Work request:
Copy out the lines below that hold the word "religiosa".

Provided material:
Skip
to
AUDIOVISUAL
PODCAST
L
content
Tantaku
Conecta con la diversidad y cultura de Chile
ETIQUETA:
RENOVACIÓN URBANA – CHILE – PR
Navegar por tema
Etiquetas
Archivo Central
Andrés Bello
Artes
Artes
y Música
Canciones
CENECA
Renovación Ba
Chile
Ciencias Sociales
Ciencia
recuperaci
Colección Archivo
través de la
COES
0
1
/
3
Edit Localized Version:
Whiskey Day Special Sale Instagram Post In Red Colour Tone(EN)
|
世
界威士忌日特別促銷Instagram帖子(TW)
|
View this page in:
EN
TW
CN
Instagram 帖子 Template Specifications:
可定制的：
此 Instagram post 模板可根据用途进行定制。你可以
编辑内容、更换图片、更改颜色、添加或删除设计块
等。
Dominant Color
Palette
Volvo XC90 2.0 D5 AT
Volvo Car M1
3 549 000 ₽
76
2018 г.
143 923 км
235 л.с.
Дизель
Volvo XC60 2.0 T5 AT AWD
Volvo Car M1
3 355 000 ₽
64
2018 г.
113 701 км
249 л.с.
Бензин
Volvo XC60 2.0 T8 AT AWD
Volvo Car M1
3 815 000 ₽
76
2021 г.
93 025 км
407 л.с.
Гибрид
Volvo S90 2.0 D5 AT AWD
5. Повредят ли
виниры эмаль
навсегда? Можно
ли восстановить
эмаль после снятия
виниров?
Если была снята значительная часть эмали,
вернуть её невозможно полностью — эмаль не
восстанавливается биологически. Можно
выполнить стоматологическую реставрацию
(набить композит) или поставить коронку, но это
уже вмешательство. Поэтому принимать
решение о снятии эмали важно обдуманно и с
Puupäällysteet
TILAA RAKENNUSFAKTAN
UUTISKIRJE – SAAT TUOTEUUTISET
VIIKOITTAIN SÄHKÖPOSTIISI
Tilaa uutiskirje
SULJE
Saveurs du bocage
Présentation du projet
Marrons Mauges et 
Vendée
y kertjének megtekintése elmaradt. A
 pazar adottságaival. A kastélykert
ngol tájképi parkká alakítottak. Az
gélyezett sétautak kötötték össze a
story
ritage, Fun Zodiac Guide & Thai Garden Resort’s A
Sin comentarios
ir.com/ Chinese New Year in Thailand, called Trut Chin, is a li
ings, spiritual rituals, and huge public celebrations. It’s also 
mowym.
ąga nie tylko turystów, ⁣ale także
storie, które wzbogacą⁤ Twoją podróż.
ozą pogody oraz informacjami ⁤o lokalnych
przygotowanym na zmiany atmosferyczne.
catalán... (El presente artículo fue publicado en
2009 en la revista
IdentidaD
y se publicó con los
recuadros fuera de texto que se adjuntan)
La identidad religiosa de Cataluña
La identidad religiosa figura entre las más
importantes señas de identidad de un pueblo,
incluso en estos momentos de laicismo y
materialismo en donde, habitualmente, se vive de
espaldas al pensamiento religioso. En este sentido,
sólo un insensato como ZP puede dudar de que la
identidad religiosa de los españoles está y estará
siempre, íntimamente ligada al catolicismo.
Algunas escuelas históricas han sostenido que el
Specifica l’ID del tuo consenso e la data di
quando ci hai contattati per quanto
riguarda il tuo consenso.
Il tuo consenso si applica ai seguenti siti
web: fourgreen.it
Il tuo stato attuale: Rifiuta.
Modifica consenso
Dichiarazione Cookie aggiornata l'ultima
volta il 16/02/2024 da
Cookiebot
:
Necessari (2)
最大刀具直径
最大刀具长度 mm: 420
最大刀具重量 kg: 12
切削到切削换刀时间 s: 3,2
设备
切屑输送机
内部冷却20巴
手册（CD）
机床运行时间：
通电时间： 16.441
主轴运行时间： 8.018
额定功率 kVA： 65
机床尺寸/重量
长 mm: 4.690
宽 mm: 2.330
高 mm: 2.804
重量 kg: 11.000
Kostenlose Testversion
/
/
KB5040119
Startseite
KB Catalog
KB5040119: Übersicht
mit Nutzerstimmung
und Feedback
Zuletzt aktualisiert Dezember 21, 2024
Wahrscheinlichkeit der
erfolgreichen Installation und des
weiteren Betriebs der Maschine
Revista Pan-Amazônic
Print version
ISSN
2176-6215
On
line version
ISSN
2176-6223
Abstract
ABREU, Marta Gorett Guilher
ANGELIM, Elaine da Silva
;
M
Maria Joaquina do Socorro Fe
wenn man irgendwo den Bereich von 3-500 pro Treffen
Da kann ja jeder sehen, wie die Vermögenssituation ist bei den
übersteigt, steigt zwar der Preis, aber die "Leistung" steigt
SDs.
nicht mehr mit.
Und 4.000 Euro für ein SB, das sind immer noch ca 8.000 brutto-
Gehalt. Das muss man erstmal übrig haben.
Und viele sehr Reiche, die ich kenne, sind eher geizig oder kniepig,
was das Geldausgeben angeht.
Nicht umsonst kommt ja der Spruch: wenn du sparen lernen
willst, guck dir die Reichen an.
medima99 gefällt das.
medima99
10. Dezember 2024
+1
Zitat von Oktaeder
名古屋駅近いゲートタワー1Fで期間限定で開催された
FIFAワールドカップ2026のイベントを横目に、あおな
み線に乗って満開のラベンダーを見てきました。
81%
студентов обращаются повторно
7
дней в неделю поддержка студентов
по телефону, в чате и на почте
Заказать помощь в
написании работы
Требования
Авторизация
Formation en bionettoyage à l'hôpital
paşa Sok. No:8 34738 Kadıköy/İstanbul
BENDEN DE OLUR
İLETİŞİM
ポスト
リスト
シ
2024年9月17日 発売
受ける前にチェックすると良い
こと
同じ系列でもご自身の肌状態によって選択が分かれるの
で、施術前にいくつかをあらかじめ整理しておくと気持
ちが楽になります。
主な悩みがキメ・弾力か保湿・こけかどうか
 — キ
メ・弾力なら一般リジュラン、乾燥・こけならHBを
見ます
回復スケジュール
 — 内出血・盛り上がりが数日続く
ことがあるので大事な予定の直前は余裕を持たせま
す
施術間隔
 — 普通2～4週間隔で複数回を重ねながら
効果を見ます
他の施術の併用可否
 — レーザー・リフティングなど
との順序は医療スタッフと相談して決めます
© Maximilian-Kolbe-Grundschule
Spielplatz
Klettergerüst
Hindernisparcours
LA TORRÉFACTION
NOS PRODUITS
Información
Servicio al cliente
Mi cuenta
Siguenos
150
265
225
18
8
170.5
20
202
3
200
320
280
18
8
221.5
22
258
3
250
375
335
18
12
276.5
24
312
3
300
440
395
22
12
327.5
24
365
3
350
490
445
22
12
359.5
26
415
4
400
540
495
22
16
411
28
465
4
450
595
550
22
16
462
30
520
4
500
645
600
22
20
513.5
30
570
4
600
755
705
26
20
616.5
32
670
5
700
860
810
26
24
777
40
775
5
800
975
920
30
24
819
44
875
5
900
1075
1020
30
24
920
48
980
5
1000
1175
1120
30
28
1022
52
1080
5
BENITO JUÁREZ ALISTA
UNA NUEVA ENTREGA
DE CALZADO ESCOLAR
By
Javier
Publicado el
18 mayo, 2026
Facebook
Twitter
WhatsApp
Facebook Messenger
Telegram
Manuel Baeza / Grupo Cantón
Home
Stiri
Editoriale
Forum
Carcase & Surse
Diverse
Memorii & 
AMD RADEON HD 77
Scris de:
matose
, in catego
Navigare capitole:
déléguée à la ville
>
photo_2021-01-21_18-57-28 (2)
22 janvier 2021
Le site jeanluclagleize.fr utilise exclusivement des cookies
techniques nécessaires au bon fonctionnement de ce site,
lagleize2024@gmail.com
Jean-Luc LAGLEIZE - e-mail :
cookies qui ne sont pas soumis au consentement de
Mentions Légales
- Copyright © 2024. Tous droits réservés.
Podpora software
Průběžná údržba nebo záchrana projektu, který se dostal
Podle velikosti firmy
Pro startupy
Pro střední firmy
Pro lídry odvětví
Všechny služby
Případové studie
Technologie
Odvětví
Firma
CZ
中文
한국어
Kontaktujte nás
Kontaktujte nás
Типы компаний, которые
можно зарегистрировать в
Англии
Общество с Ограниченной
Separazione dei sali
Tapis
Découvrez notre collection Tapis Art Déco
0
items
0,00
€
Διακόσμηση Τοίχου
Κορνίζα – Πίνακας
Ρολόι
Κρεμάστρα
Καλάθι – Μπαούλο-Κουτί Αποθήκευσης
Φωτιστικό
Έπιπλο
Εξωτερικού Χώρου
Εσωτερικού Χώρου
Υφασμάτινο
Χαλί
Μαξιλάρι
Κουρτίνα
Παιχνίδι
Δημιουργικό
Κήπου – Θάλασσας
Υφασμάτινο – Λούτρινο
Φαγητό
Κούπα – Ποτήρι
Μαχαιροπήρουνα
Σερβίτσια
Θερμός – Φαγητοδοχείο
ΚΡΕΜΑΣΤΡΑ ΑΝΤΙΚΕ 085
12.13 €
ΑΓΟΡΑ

Task response:
La identidad religiosa de Cataluña
La identidad religiosa figura entre las más
identidad religiosa de los españoles está y estará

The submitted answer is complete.